At one point or another, every travel buyer faces them:
those travelers who are certain they can do better than the procurement
department, those who wander off the pasture into thickets of web deals, online
travel agencies and airline.com sites, those who are eager to graze on better
fares than those laid out by the company.
Volvo Group strategic purchasing manager Stephan Hylander
has spent the past few years herding such travelers with a unique air sourcing
program based on a basic principle: If airlines would discount 100 percent of
their inventories—including low-bucket published fares—then the Swedish vehicle
manufacturer could persuade travelers to book through approved channels with
the promise that they won't find better fares elsewhere.
In addition to returning Volvo travelers to corporate
pastures, such a program would steer greater traffic to preferred carriers and
deliver greater savings.
The idea was simple enough, but getting there required
bargaining and persuasion, senior management support and supplier willingness,
and plenty of internal communication and agency coordination. Despite the
challenges, Hylander in the past two years secured such "full-scheme
discount" programs with eight airlines, primarily multinational European
carriers. Though he cited nondisclosure agreements when declining to identify
those airlines, he said he expected more to follow.
Overall, he said Volvo's preferred carriers and corporate
travelers deem the program a success.
Internal Pattern
Analysis
Hylander several years ago began a lofty pursuit of air agreements
that were "so favorable that we minimize or even mitigate the possibility
that travelers deviate from the policy," he said. "We thought that if
we had a full-scheme discount program, not only on the corporate inventory, but
also on the airlines' inventory—which means that whatever the airline proposes
on the market through whatever source or distribution channel they use—that
Volvo travelers would get something that is at least a little more favorable."
The idea was somewhat radical, considering that into even the most stringently
negotiated corporate travel programs, the occasional spot-buy published fare
finds its way in.
Before approaching airlines, Hylander studied Volvo's air
spend and found that about 80 percent of the company's corporate fares were
purchased in mid-tier fare bands or, as he said, "in the upper part of the
lower half and the lower part of the upper half" of fare categories. In
other words, Volvo travelers purchased a relatively small percentage of fares
that fell either in the high-yield, last-minute walkup tiers or the lowest,
most deeply discounted published tiers.
"We knew a majority of our volumes would end up in that
part of the program," Hylander said, so that's where he focused
negotiations, "but we also wanted to have a full-scheme program. So among
the very low, low fares—which, first of all, are more or less impossible to get
because there are only a few seats per flight—we asked for discounts."
Hesitant At First
Not surprisingly, airlines initially met Hylander's idea
with resistance. "The response from the airlines was quite negative,"
he said. "They're all stuck in their own revenue management structures.

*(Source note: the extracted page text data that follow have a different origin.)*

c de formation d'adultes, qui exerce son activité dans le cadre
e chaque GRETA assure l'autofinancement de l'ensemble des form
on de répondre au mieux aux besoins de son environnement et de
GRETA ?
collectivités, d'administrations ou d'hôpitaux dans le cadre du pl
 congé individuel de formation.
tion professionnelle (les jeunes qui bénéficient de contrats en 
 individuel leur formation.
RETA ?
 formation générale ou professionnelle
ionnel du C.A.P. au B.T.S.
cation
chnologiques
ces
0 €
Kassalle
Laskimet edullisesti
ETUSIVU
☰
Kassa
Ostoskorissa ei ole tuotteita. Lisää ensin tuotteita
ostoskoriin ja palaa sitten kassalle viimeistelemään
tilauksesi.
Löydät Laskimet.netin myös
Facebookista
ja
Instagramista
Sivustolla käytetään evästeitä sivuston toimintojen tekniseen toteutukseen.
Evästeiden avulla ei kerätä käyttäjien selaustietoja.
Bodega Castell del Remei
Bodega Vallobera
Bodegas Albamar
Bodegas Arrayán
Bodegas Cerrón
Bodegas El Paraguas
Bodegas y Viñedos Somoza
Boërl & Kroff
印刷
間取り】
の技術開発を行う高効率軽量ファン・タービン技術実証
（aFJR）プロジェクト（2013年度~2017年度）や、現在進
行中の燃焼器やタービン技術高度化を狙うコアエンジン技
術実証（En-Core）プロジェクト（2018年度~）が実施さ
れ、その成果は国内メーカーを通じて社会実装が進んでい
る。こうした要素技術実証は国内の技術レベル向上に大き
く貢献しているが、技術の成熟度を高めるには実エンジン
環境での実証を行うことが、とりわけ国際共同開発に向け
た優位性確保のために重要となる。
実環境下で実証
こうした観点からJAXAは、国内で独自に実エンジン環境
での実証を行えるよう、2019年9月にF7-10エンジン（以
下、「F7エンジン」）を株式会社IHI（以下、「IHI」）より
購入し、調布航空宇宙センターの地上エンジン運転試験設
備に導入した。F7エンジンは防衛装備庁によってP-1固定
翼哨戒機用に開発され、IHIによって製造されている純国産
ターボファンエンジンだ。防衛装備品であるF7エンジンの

Some said, 'good idea,' but once they came back from revenue management—and
revenue management is like God in these companies—they didn't dare jeopardize
their current structures."
Persistence paid off. Hylander ultimately worked his way
within airline organizations to discuss his proposal directly with airline
revenue management departments and "managed to convince a couple of
airlines to agree on these types of programs," he said.
Among the challenges, Hylander said his idea "was an
administratively heavy task" for airlines since "it took an extensive
amount of time for airlines to load the fares." Indeed, in seeking
discounts on 100 percent of inventory, Volvo proposed a program that included
far more discount levels on far more fare types than is typical, he said.
"It took an extensive amount of time for airlines to
load the fares—which are special for Volvo," Hylander said. "But we
did not ask them to make any modifications to the rules and conditions.
Whatever fare we bought we had to stick to the terms and conditions of that
specific fare."
In addition to the administrative burden, airlines also
shared concerns about being made financially whole. That took some bargaining,
Hylander said. While 80 percent of the company's volume was purchased "where
we thought, within a limited number of classes in the middle," he said,
airlines often are loath to discount already deeply discounted fares.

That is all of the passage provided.